A report has revealed that the NHS has spent more than £250 million correcting private care, in recent years.
The report was published by the Centre for Health and the Public Interest, an anti-privatisation research group, which warns the independent sector has fundamental safety flaws, with surgeons unavailable in some locations and one junior doctor in charge of up to 96 private beds.
More than a third of private hospitals fail to provide vital safety data and a repeat of the scandal where the rogue breast cancer surgeon Ian Paterson maimed hundreds of women remains possible unless they change their business models, the report warns.

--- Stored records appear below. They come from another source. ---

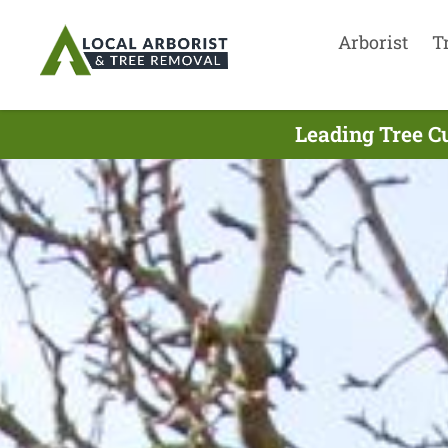
Arborist
T
Leading Tree Cu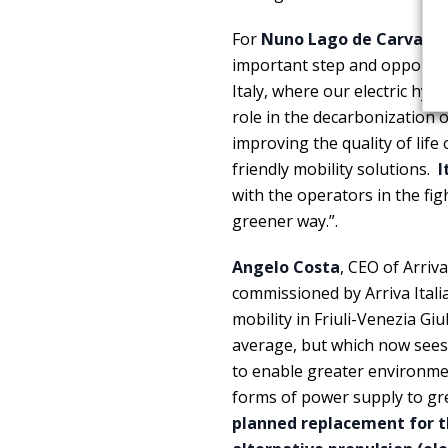
For
Nuno Lago de Carvalho
important step and opportuni
Italy, where our electric h
role in the decarbonization of
improving the quality of lif
friendly mobility solutions.
I
with the operators in the fi
greener way.”.
Angelo Costa
, CEO of Arriva
commissioned by Arriva Ital
mobility in Friuli-Venezia Giu
average, but which now sees 
to enable greater environmen
forms of power supply to g
planned replacement for th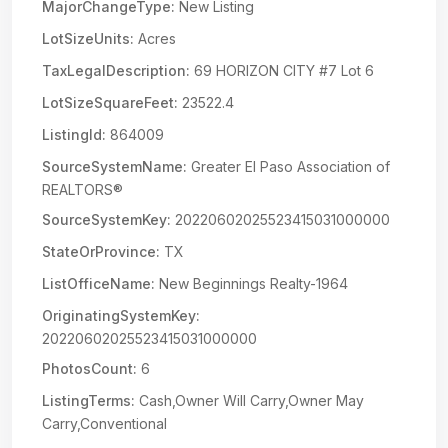
MajorChangeType:
New Listing
LotSizeUnits:
Acres
TaxLegalDescription:
69 HORIZON CITY #7 Lot 6
LotSizeSquareFeet:
23522.4
ListingId:
864009
SourceSystemName:
Greater El Paso Association of
REALTORS®
SourceSystemKey:
20220602025523415031000000
StateOrProvince:
TX
ListOfficeName:
New Beginnings Realty-1964
OriginatingSystemKey:
20220602025523415031000000
PhotosCount:
6
ListingTerms:
Cash,Owner Will Carry,Owner May
Carry,Conventional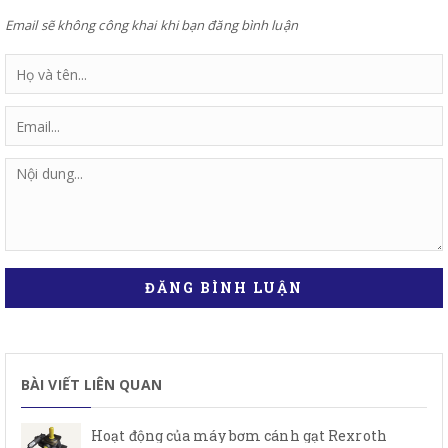
Email sẽ không công khai khi bạn đăng bình luận
ĐĂNG BÌNH LUẬN
BÀI VIẾT LIÊN QUAN
Hoạt động của máy bơm cánh gạt Rexroth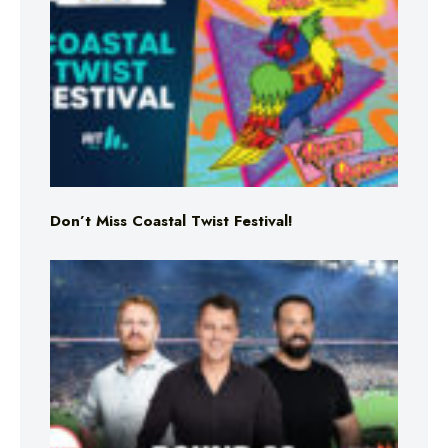
Don’t Miss Coastal Twist Festival!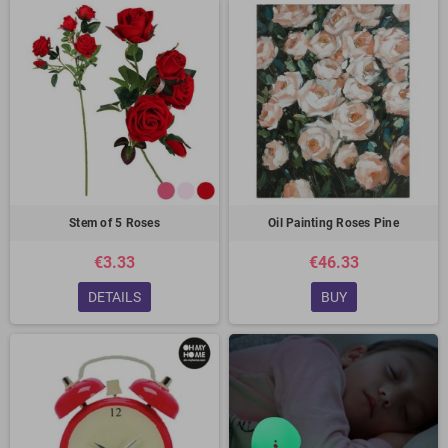
Stem of 5 Roses
Oil Painting Roses Pine
€3.33
€46.33
DETAILS
BUY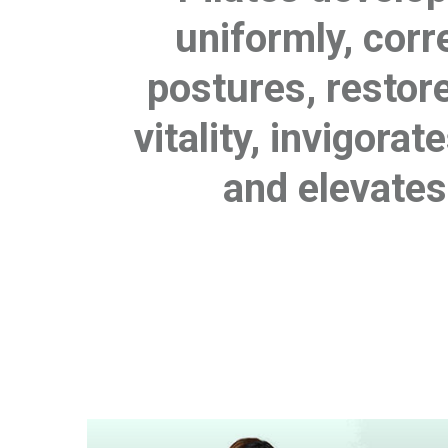
uniformly, cor
postures, restor
vitality, invigora
and elevates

The Times reported Spire Healthcare, where Paterson worked privately, initially tried to sue the NHS over compensation for victims, arguing the company was simply the owner of facilities, not an employer. It later backed down and paid out £27.2 million. The NHS has paid out more than £10 million in this case.
Colin Leys, author of the report, said the case “highlights a central feature of the private hospital business model. The impact of this model is far-reaching, from putting patients at risk by not directly employing surgeons and junior doctors, to placing a clinical and financial burden on nearby NHS hospitals when complications require patients to be transferred to them.”
During a three-year period, 23,000 patients were transferred from private to NHS hospitals, each staying for an average duration of two weeks. The report uses NHS pricing data to calculate that this cost taxpayers £255 million.
Mr Leys added: “Without changes there is no reason to believe that a tragedy similar to the Paterson case will not occur in the future.” Paterson was jailed for 20 years.
Private hospitals are required to report data to the Private Healthcare Information Network, but its chairman, Andrew Vallance-Owen, said recently that there was “an urgent need for greater transparency”.
Howard Freeman, clinical director of the NHS Partners Network, said: “Independent-sector hospitals deliver overwhelmingly safe and effective care. The most recent Care Quality Commission State of Care report said that 71 per cent were good or outstanding.”